• _Saved data entries_
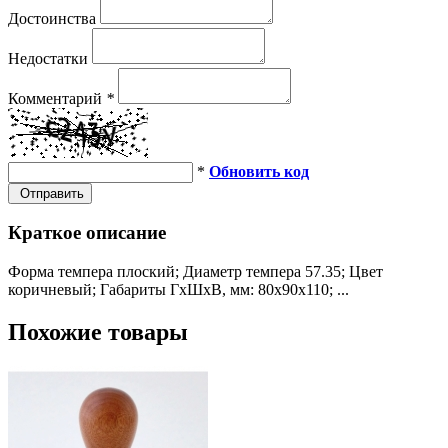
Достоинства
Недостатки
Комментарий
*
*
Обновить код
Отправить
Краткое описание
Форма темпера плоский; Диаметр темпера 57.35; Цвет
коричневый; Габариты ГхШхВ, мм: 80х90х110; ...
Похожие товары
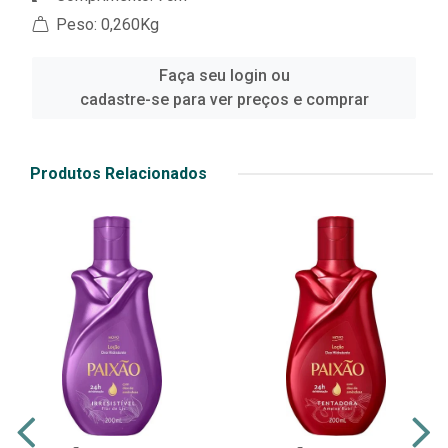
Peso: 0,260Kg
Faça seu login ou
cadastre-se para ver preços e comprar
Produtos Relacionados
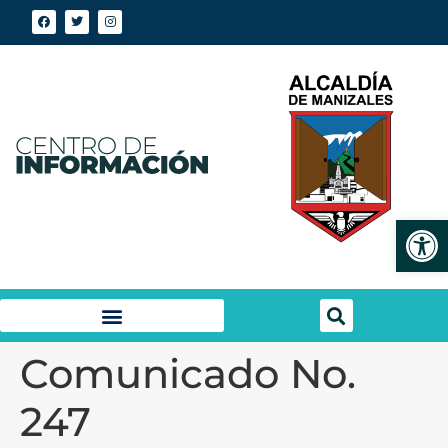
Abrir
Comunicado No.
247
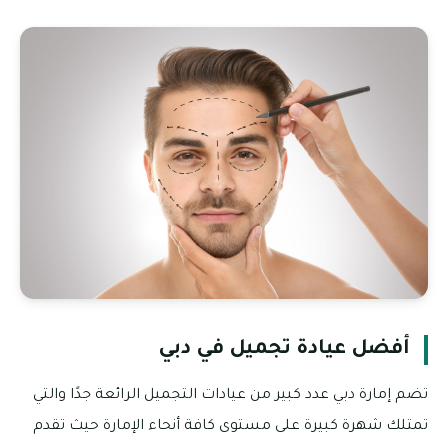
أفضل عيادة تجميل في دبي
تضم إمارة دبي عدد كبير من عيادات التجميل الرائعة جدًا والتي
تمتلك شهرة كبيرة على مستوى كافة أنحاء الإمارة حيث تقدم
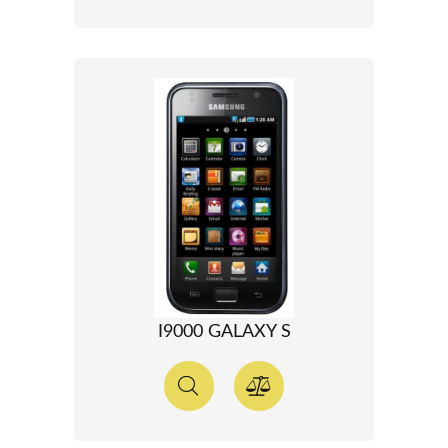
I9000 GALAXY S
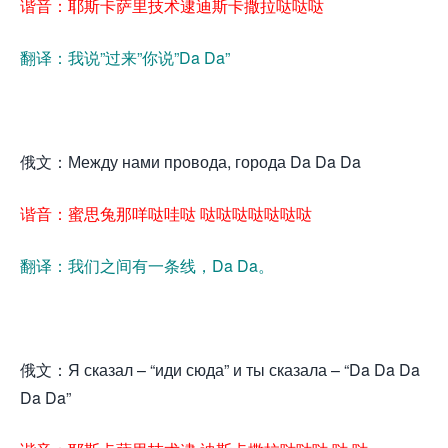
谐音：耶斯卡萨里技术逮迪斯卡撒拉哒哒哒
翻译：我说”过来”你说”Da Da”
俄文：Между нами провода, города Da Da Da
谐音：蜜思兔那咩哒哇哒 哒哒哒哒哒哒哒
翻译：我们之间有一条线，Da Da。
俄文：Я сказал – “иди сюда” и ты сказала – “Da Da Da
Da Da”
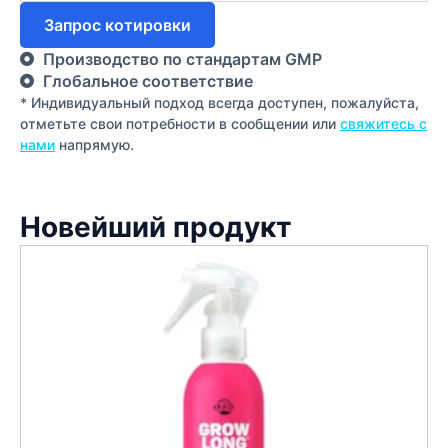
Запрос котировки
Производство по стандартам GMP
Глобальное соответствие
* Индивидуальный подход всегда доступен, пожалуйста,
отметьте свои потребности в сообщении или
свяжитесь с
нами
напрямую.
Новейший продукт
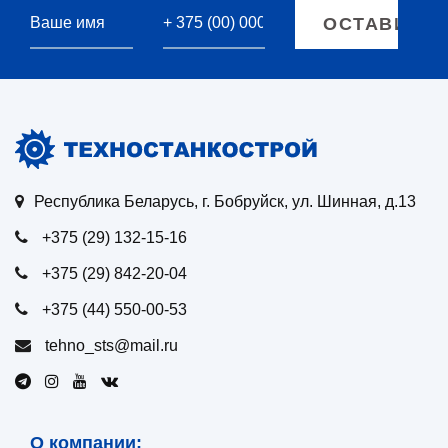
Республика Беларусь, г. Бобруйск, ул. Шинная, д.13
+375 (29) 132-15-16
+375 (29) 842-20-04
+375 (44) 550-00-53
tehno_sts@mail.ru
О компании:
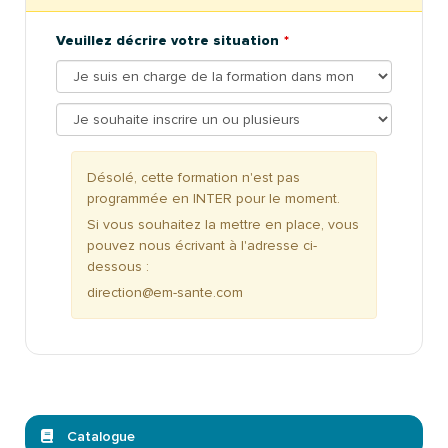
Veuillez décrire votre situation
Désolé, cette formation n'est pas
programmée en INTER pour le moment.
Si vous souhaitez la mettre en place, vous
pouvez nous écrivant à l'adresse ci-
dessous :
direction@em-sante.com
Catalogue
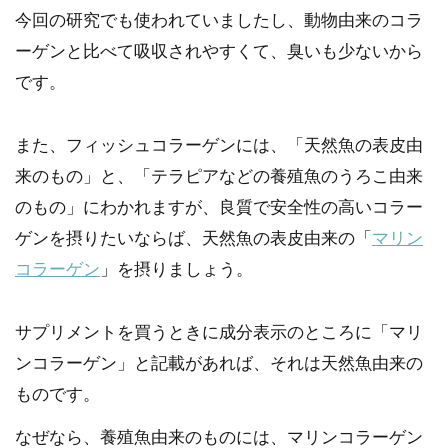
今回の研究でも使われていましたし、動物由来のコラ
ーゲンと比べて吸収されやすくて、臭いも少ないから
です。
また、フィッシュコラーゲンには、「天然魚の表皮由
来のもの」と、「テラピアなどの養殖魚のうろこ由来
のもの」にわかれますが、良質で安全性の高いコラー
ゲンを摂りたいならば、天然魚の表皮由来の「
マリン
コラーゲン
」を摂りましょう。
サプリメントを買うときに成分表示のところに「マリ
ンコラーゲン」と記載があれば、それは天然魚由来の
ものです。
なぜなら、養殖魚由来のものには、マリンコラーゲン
* * *
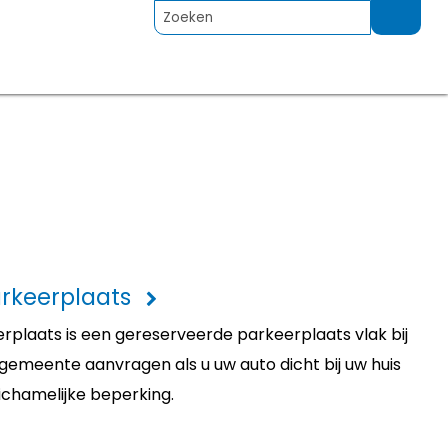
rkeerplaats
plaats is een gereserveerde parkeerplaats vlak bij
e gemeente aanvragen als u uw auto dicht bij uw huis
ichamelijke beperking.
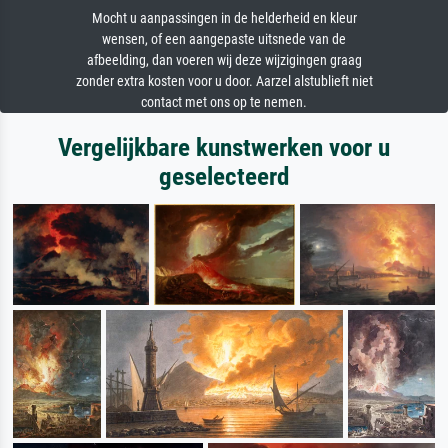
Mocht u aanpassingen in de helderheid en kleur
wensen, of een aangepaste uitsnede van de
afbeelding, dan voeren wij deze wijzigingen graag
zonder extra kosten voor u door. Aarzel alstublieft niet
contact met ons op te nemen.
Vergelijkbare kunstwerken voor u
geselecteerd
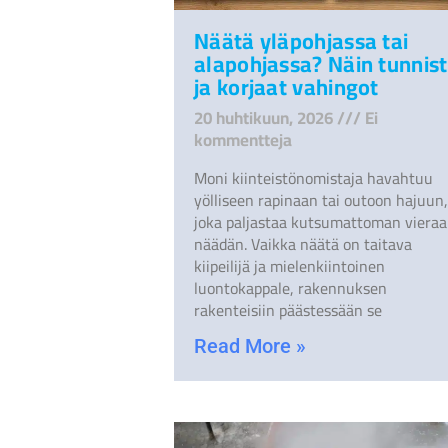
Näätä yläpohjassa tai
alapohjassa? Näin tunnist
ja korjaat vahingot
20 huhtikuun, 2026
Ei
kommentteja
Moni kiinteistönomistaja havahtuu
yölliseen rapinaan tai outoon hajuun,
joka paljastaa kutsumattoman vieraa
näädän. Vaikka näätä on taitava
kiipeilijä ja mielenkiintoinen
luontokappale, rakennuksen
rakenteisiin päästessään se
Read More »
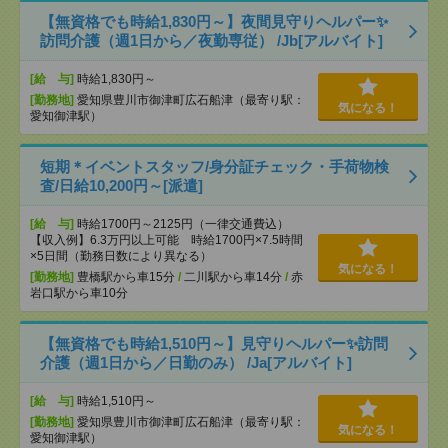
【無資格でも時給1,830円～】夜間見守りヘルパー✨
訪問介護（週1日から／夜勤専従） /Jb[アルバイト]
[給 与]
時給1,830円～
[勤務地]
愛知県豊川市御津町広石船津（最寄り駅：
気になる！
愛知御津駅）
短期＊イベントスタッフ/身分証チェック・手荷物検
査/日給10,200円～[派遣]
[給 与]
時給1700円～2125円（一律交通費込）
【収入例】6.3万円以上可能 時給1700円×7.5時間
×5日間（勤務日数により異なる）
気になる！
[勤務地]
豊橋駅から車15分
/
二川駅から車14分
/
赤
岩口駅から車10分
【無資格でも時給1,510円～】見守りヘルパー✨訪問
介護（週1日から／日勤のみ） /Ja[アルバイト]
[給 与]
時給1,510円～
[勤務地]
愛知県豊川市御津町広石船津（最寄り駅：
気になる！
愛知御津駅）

• _Required work_
Please give the number of lines in the data above that include the string "アルバイト", and nothing else.

• _Written solution_
2